Automated speech-recognition technology is gaining popularity as people get accustomed to virtual assistants like Siri. However, the effectiveness of these systems is confined to the world's most frequently spoken language, which has a population of only 7,000 people. As these technologies cannot cater to uncommon languages, millions of people who speak them are deprived of conveniently using those systems that rely on speech, such as translation services, smart home devices, and assistive technologies. Constant developments in the field have facilitated the evolution of the machine learning model, and learning the world's uncommon language is no longer a mere theory. Now, even those languages that do not have a large amount of transcribed speech can be used to train algorithms. However, these solutions are highly sophisticated and expensive, making them hard to be widely applicable.
A research team may have managed to tackle the problem as they unveiled a simplistic method to decrease the complexity surrounding the advanced speech-learning model. The technique would ensure that these models can run efficiently and accomplish better performance than present methods. The development would also boost the Voice and Speech Recognition Market. The method would help level the playing field while also bringing the speech-recognition system to a wide range of areas where they have to be deployed.

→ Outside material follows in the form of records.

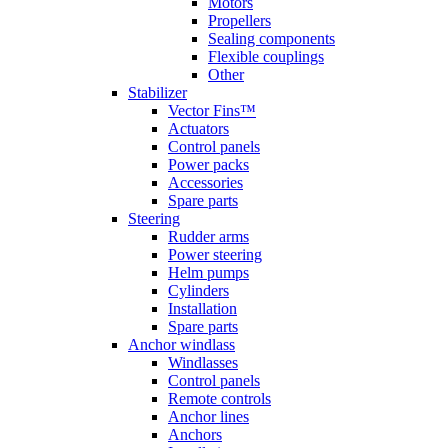
Motors
Propellers
Sealing components
Flexible couplings
Other
Stabilizer
Vector Fins™
Actuators
Control panels
Power packs
Accessories
Spare parts
Steering
Rudder arms
Power steering
Helm pumps
Cylinders
Installation
Spare parts
Anchor windlass
Windlasses
Control panels
Remote controls
Anchor lines
Anchors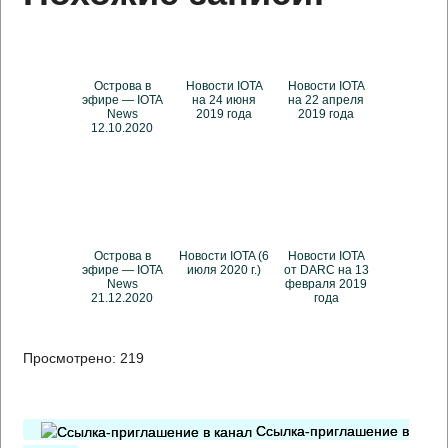
Острова в
Новости IOTA
Новости IOTA
эфире — IOTA
на 24 июня
на 22 апреля
News
2019 года
2019 года
12.10.2020
Острова в
Новости IOTA (6
Новости IOTA
эфире — IOTA
июля 2020 г.)
от DARC на 13
News
февраля 2019
21.12.2020
года
Просмотрено:
219
Ссылка-приглашение в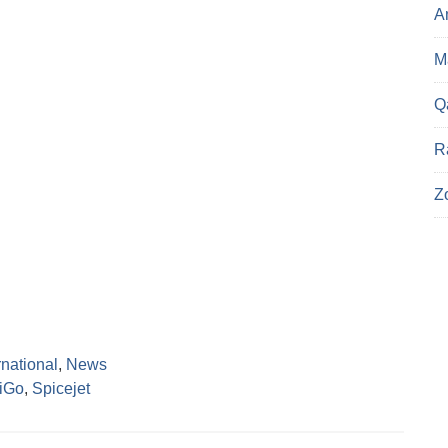
A
Ma
Q
R
Z
rnational
,
News
diGo
,
Spicejet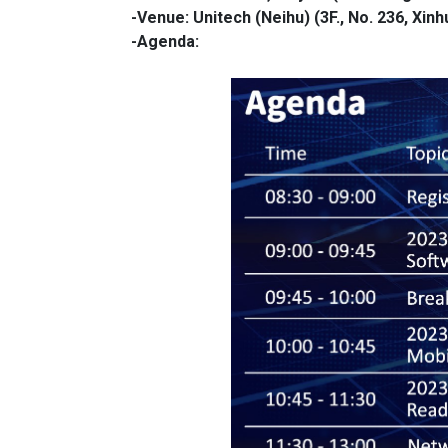
-Venue: Unitech (Neihu)
(3F., No. 236, Xinh
-Agenda: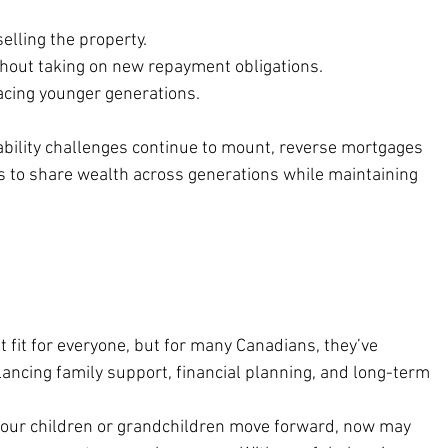
elling the property.
hout taking on new repayment obligations.
facing younger generations.
bility challenges continue to mount, reverse mortgages 
es to share wealth across generations while maintaining 
 fit for everyone, but for many Canadians, they’ve 
ancing family support, financial planning, and long-term 
 your children or grandchildren move forward, now may 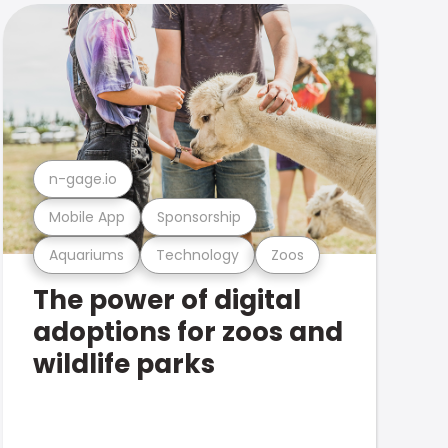
n-gage.io
Mobile App
Sponsorship
Aquariums
Technology
Zoos
The power of digital
adoptions for zoos and
wildlife parks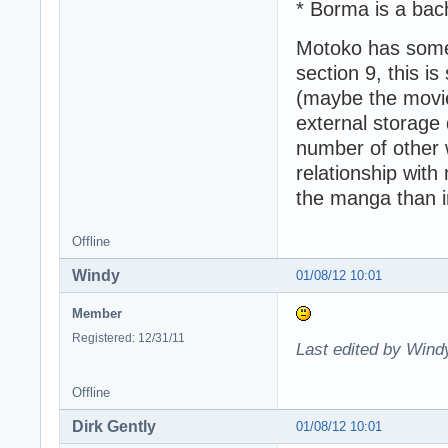
* Borma is a bac
Motoko has some 
section 9, this i
(maybe the movie
external storage 
number of other w
relationship with
the manga than i
Offline
Windy
01/08/12 10:01
Member
Registered: 12/31/11
Last edited by Wind
Offline
Dirk Gently
01/08/12 10:01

The team narrated that their method revolves around removing the redundant part of the standard but sophisticated recognition model. Then minor adjustments are made to provide it with the ability to recognize a particular language. Researchers revealed that only minor changes are required after the larger model is shrunk down to size. Teaching this model a foreign language is substantially less expensive and time-consuming.
The system has a large number of applications. It can be used in various academic environments for helping children who are partially or entirely blind. Further, it can also be advantageous in health care settings by using medical transcription, thus increasing efficiency. In addition, the technique can also be applied within the legal field for court reporting.
Automatic speech recognition can also be beneficial for users learning a new language as they can enhance their pronunciation skills. The system could even be an addition as a transcribe to help rare document languages that are at risk of becoming extinct.
The researchers are set to develop their model further and undertake tests to see how it can benefit other deep learning networks.